The Fish Biology Journal Medaka Vol. 7




HOME, BACK or FORWARD


The Fish Biology Journal MEDAKA, 7: 11-14 (1995)

Characteristics of medaka genes and their promoter regions

Minoru Tanaka


Reproductive Biology, National Institute for Basic Biology, Myodaiji-cho, Okazaki 444, Japan.
(Received September 14, 1995)

Abstract



Here I briefly describe the characterization of the medaka (Oryzias latipes) genome. The size of the medaka genome was estimated to be 680-850 megabases by comparing the medaka genome with that of the pufferfish. This value corresponds to one-fourth to one-fifth of the entire human genome, probably due to short introns and short intergenic regions. However the size distribution of medaka introns so far examined appears similar to that of human introns. The location of the introns is conservative between human and medaka. Moreover some important cis-elements and trans-acting factors functioning in the promoters of medaka genes also seem to be conservative between the two species. This allows medaka to be a suitable model for genomic analysis as a miniature vertebrate.

Introduction



Development of molecular biology techniques has enabled scientists to attempt elucidating nucleotide sequence of the entire genome of several species. Determination of the entire genomic nucleotide sequence in species having a relatively small genome such as Escherichia coli, Saccharomyces cerevisiae, Caenorhabditis elegans and Arabidopsis thaliana is in progress. Although a human genome project is also in progress, more time will be needed to complete the determination because of the length and complexity of the human genome.

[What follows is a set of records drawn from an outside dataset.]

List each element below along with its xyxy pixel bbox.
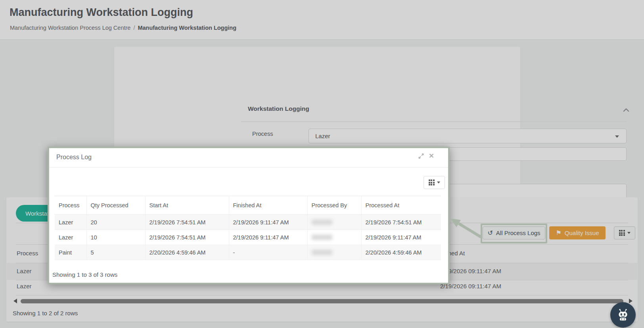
process-log-modal: Process Log × Process Qty Processed Star… — [48, 147, 450, 284]
table-row[interactable]: Lazer 10 2/19/2026 7:54:51 AM 2/19/2026 … — [55, 230, 441, 245]
cell-processed-by — [307, 245, 361, 260]
cell-qty: 20 — [86, 215, 145, 230]
cell-start: 2/19/2026 7:54:51 AM — [145, 215, 229, 230]
col-finished-at[interactable]: Finished At — [229, 196, 307, 215]
cell-qty: 5 — [86, 245, 145, 260]
grid-columns-icon — [429, 179, 435, 185]
cell-process: Paint — [55, 245, 86, 260]
cell-processed-at: 2/19/2026 9:11:47 AM — [361, 230, 441, 245]
app-screen: Manufacturing Workstation Logging Manufa… — [0, 0, 644, 328]
col-processed-by[interactable]: Processed By — [307, 196, 361, 215]
process-log-table: Process Qty Processed Start At Finished … — [55, 196, 441, 260]
col-start-at[interactable]: Start At — [145, 196, 229, 215]
cell-finished: 2/19/2026 9:11:47 AM — [229, 215, 307, 230]
modal-header-divider — [49, 167, 448, 168]
cell-start: 2/19/2026 7:54:51 AM — [145, 230, 229, 245]
table-row[interactable]: Lazer 20 2/19/2026 7:54:51 AM 2/19/2026 … — [55, 215, 441, 230]
chatbot-launcher-button[interactable] — [610, 302, 636, 328]
cell-start: 2/20/2026 4:59:46 AM — [145, 245, 229, 260]
cell-processed-at: 2/19/2026 7:54:51 AM — [361, 215, 441, 230]
table-row[interactable]: Paint 5 2/20/2026 4:59:46 AM - 2/20/2026… — [55, 245, 441, 260]
blurred-value — [312, 220, 332, 225]
cell-process: Lazer — [55, 215, 86, 230]
cell-process: Lazer — [55, 230, 86, 245]
col-processed-at[interactable]: Processed At — [361, 196, 441, 215]
cell-processed-at: 2/20/2026 4:59:46 AM — [361, 245, 441, 260]
table-header-row: Process Qty Processed Start At Finished … — [55, 196, 441, 215]
cell-finished: - — [229, 245, 307, 260]
expand-icon[interactable] — [418, 153, 424, 159]
cell-processed-by — [307, 215, 361, 230]
cell-qty: 10 — [86, 230, 145, 245]
blurred-value — [312, 250, 332, 255]
blurred-value — [312, 235, 332, 240]
caret-down-icon — [437, 181, 440, 183]
cell-processed-by — [307, 230, 361, 245]
modal-title: Process Log — [56, 154, 92, 161]
modal-table-summary: Showing 1 to 3 of 3 rows — [52, 271, 117, 278]
col-qty-processed[interactable]: Qty Processed — [86, 196, 145, 215]
close-icon[interactable]: × — [429, 151, 434, 160]
col-process[interactable]: Process — [55, 196, 86, 215]
robot-icon — [615, 307, 631, 322]
modal-columns-dropdown-button[interactable] — [424, 176, 445, 189]
cell-finished: 2/19/2026 9:11:47 AM — [229, 230, 307, 245]
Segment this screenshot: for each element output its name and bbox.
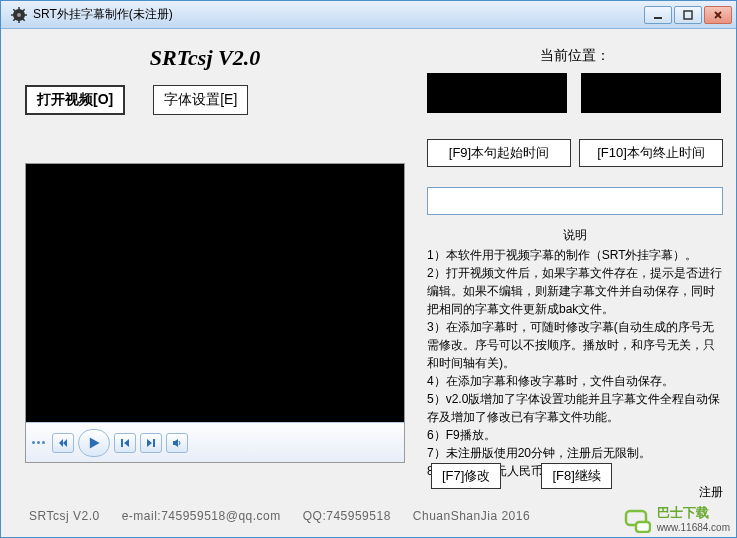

Recently Brenner et al. (1993) proposed the pufferfish (Fugu rubripes) as a model for vertebrate genome analysis. They showed that Fugu has 0.4-0.5 pg DNA per haploid genome and is estimated to be 400 Mb (megabases) in genomic length. This is equivalent to 1/7.5 of the entire length of the human genome and is 29 times longer than the yeast genome. Unique sequences occupy more than 90% of the entire Fugu genome. These facts promise Fugu to be one of the ideal models for genome analysis which phylogenetically locates between human and other organisms.

What about medaka genomic sequences?

Several methods to produce transgenic medaka have been devised and the function of the introduced genes was assayed using exogenous promoters such as the chicken d-crystallin promoter (Ozato et al., 1986). ES-like cell lines have been developed in medaka (Ozato et al., 1994). These situations demand more information on genomic structure of medaka, which is useful for cloning genes and constructing expression vectors in medaka. Here I briefly survey the characteristics of the medaka genomic structure.

Medaka genome size

Uwa and Iwata (1981) reported medaka (Oryzias latipes) karyotype shows 48 chromosomes (2n = 48) consisting of one pair of subtelocentrics and 23 pairs of acrocentrics. They further showed that the amount of DNA per nucleus is calculated to be 1.7 pg when carp erythrocyte nucleus was used as a standard. Based on this result, the entire length of the medaka genome is estimated to be 680-850 Mb, which corresponds to one-fourth to one-fifth of the entire human genome.

Medaka gene structure

The number of isolated genes from medaka is now increasing. As a typical medaka gene which is comparable to the human counterpart, I describe the structure of the medaka P-450 aromatase gene (human gene name; CYP19) (Tanaka et al., 1995). The P-450 aromatase (abbreviated as P- 450arom) gene encodes an enzyme which catalyzes conversion of androgen to estrogen and belongs to a large P-450 gene family. The deduced amino acid sequence of medaka P-450arom shows 51% homology with that of human (Means et al., 1989; Harada et al., 1990). Since homologies of other genes so far cloned are between 50 and 70%, P-450arom can be said to be a conventional and ordinary gene.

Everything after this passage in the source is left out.